According to Dan Pile, CEO of the YMCA of Greater Birmingham, that building will become a YMCA of the future.

“We are going to revitalize and [transform] our facility … and make it worthy of its history.

We are going to expand youth and teen programs, make [services] available for seniors and families,” Pile said. “It’s not your mother and father’s YMCA.”

He added that it’s time for the Northeast YMCA to move from its past and embrace what it can be. “The community is demanding change and we’re responding,” he said. “… and we’re going be a model for every YMCA around the country.”

Addressing the Roebuck community in northeast Birmingham, the CEO said the programming and staffing were always excellent at the building, even though the funding may not always have been there,

“This YMCA was built in 1965, and as you can see, it has suffered from a lot of disinvestment. Not a lot of money and effort had been put into this …. While you had a second-class facility, you had a first-class program and top-shelf impact,” he said.

The revitalization will be a team effort, he said.

“Habitat for Humanity will build 23 attainable homes on this property. Christ Health Center will put what they refer to as a ‘world class’ pediatric clinic focusing on youth and pre- and post- natal care all the way up through adolescence. Impact Family Counseling will be a partner inside of our building,” he said.

Another partner, which took the lead role in providing capital for the project, is Regions Foundation, a nonprofit funded primarily by Regions Bank, he added.

“When we first heard about the vision that the YMCA of Greater Birmingham had for Roebuck in the northeast community, we knew we had to be a lead donor in this effort,” said Marta Self, Executive Director of the Regions Foundation. “We knew we had to jump in and provide resources and support to see it through.

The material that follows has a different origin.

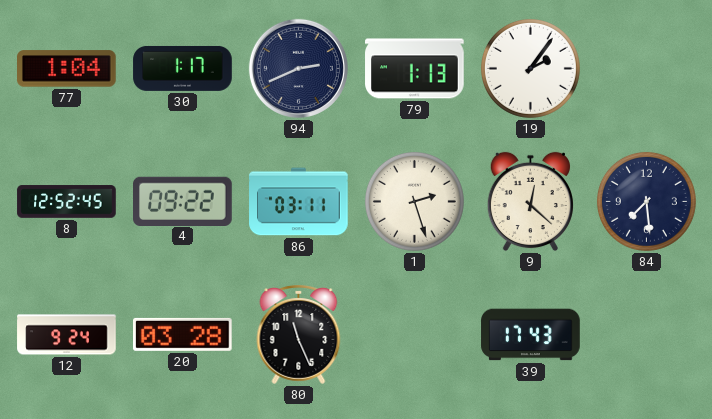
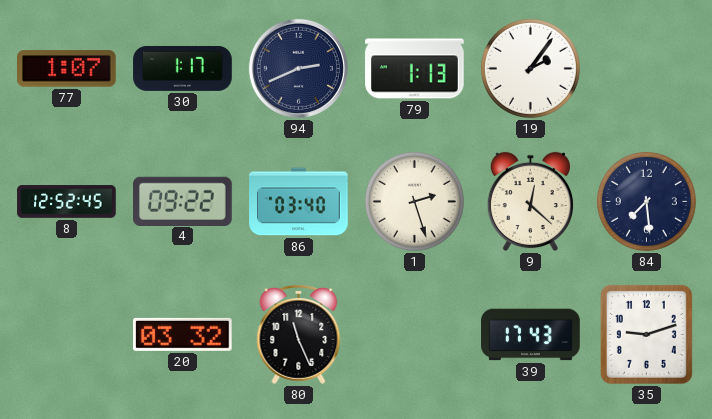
77: 1:04 -> 1:07
86: 03:11 -> 03:40
12: 9:24 -> none
20: 03:28 -> 03:32
35: none -> 9:12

“This development is bringing more access – to childcare, educational opportunities, a safe and affordable place to call home, for families to build wealth and be together. The message today is we are all here for you,” Self said.

Birmingham Mayor Randall Woodfin also commended the collaborative work on the project. “Years from now, people who are [at this new facility] will be talking about what they did here and it’s because of your hard work. You’re literally improving the quality of life of our citizens and of our residents.”

Alicia Lumpkin-Whitfield, board chair of the Northeast YMCA, said the event easily rates as one of her top professional moments.

“It’s just not about brick and mortar and this land. It’s about the soul of a community,” Lumpkin-Whitfield said. “It’s about the countless lives that will be touched and the dreams that will be nurtured; the future generations that will be inspired on this land [and] here in these walls.”

After the program, children from the YMCA joined local, city and community leaders and partners to break ground on the project.

“This is significant because when everybody else has been leaving this community, we are one of the only founding organizations, founded by this community, that has remained,” Harvill said.